(Records excerpted from a collection)
------------------------------------

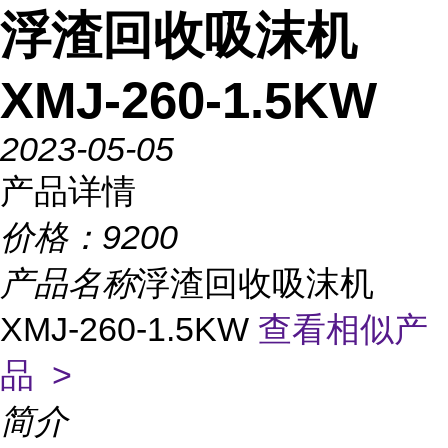
浮渣回收吸沫机
XMJ-260-1.5KW
2023-05-05
产品详情
价格：
9200
产品名称
浮渣回收吸沫机
XMJ-260-1.5KW
查看相似产
品 >
简介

------------------------------------

• _Problem requirements_: The records above are to be transcribed word for word. Skip the images.

• _Result below_:
浮渣回收吸沫机
XMJ-260-1.5KW
2023-05-05
产品详情
价格：
9200
产品名称
浮渣回收吸沫机
XMJ-260-1.5KW
查看相似产
品 >
简介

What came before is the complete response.